Provided records:
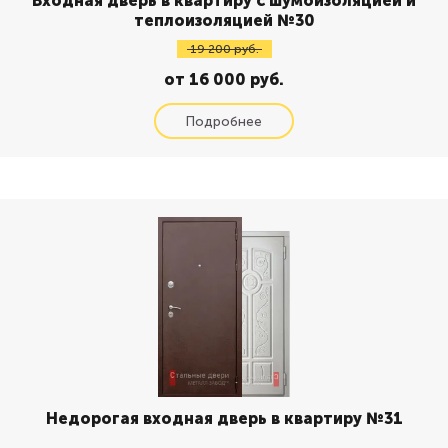
Входная дверь в квартиру с шумоизоляцией и
теплоизоляцией №30
19 200 руб.
от 16 000 руб.
Недорогая входная дверь в квартиру №31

Your task: From the first line above to the last, copy the records exactly but omit the pictures.

Solution below:
Входная дверь в квартиру с шумоизоляцией и
теплоизоляцией №30
19 200 руб.
от 16 000 руб.
Недорогая входная дверь в квартиру №31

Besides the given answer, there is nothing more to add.